Circumstances

by Cole Parker

 

 

 

Circumstances 7

 

 

The ride home wasn’t pleasant, but it was quiet.  There was tension in the air, and the feeling an explosion was near, about as near as our driveway which was fast approaching.  It was better, though, that kaboom only being imminent, not actually being in the car with it going off, over and over.

 

She pulled into the driveway, then into the attached garage, and I was out of the car almost before it stopped rolling.  She got out, looked at me, then opened the door into the house from the garage and held it for me without saying a word.

 

I walked past her, into the kitchen and sat down at the table.  She walked in right behind me and started talking before she even got to the table.

 

She started by asking the same questions, saying the same things she’d said as we were leaving school.  Her voice got louder as she went.  She must have yelled at me for five minutes, asking questions, talking about how much of a disappointment I’d turned out to be, even mentioning my dad a bit, using him as a comparison.  Neither of us seemed to win out in that, somehow.

 

I didn’t say a word, and she finally she ran out of breath, I guess.  I just sat there looking at her.  She stopped.  She and I looked at each other.  Then she pulled out her chair and sat down.  She looked like she was ready to start in again, but I beat her to it.

 

“Are you ready for me to talk now, to tell you what happened, or do you just want to keep yelling at me?”

 

She opened her mouth, then closed it.  The fact I’d been almost confrontational probably sunk in.  It wasn’t me, and she must have noticed that.  She didn’t say anything, simply nodded.

 

So, I told her.  I told her everything, starting with leaving my essay too late and that causing me not to get enough sleep.

 

Well, not everything.  I didn’t tell her I was especially horny, or why.  I did tell her that I’d had a wet dream on the bus.  I didn’t tell her why Mr.

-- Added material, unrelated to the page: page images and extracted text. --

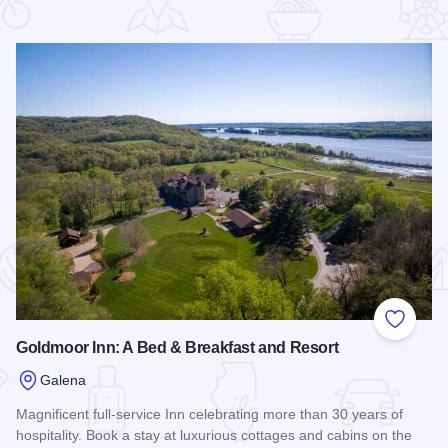
 Favorites
Add to
Goldmoor Inn: A Bed & Breakfast and Resort
Galena
Magnificent full-service Inn celebrating more than 30 years of
hospitality. Book a stay at luxurious cottages and cabins on the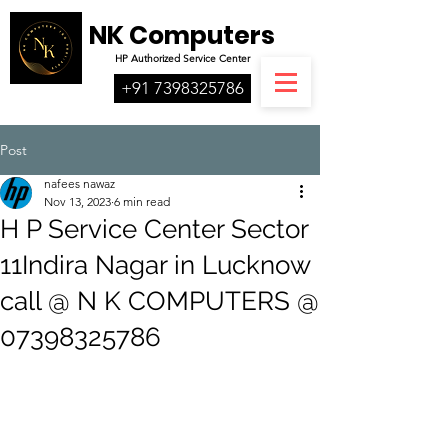
NK Computers
HP
Authorized
Service Center
+91 7398325786
Post
nafees nawaz
Nov 13, 2023
6 min read
H P Service Center Sector
11Indira Nagar in Lucknow
call @ N K COMPUTERS @
07398325786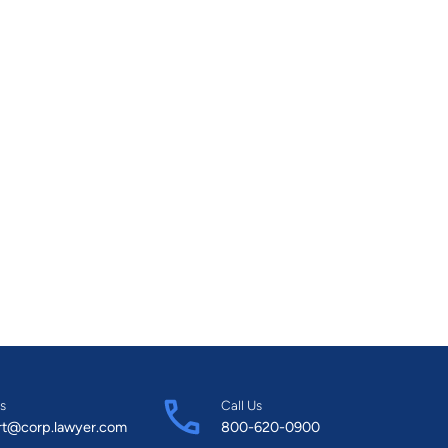
s
Call Us
rt@corp.lawyer.com
800-620-0900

Johnson thought I was humping the hand dryer, just that he was mistaken, I’d only been wiggling to get closer to it when he’d walked in.  I did tell her why I was naked and only had my shirt to partially cover myself.  

 

I told her about my detention, and about the threat of being called out in an assembly and being humiliated before the entire school.  I told her how embarrassing it all was, how it was going to be difficult to ride on the bus or go to school, how scared I was thinking about those things.  How my life was going to be almost impossible now.  And then, I finished by telling her that what I needed to get through all this was a mother who loved me and supported me and who I knew would be there behind me as I tried to survive what was ahead of me.  I told her she was all I had, but if I had her, I had a chance.

 

I had no idea if this would work or not.  My mother had been a loving mother, once.  Then dad had cheated on her, and it had been ugly.  An ugly divorce with horrible accusations on both sides, written up with lurid details in the papers.  It had hurt Mom, and she hadn’t been the same since.  She had only me to take her frustrations out on, and I was male, and the male subdivision of the species was high on her shit list.  Probably tops.

 

I told her my story, then just stopped.  I figured it wouldn’t hurt my chances any, so I thought real hard about what was going to happen to me, about trying to ride on that bus with the abuse I’d be taking, about gym class, about walking in the halls, and managed the effect I wanted.  I was able to start shaking and dribble a few tears.

 

Hey, they were real tears!  And in all honesty, I didn’t have to try all that hard.

 

She looked at me, saw the tears, then looked away.  I couldn’t read the expression on her face.  Her eyes seemed to be focused about eighty miles away.

 

I just sat there, still basically naked, and hung my head.  That happened without any internal coaxing. 

 

Finally, I felt something on my hand, which was lying on the table.  I looked up, and saw she’d put her hand on mine.

 

“I’ve been kind of a bitch, haven’t I?” she asked, her voice low and hurting.

 

I was out of my chair in an instant and in her lap, hugging her, real tears pouring down my face.  I couldn‘t have spoken if I’d wanted to, which I didn’t.  What I wanted, what I desperately needed, was the hug she was giving me, and I was giving her back.

 

We held that hug till I got too heavy for her.  She hunched her hips, and I knew I had to get off.  I did, sat back in my chair, and dried my face and eyes.

 

“I need you, Mom.  I really need you.”

 

“I know.  And you’ve got me.  We’ll figure this out together.”

 

I smiled.  I think it was the first time all day.  Well, maybe I’d smiled at Gary.

 

Gary!  I had to call him.  Maybe I’d got my mom back, we’d have to see.  I didn’t really expect this change in her to last.  But maybe, just maybe, I had a new friend.  Maybe this wouldn’t end up as the worst day of my life after all.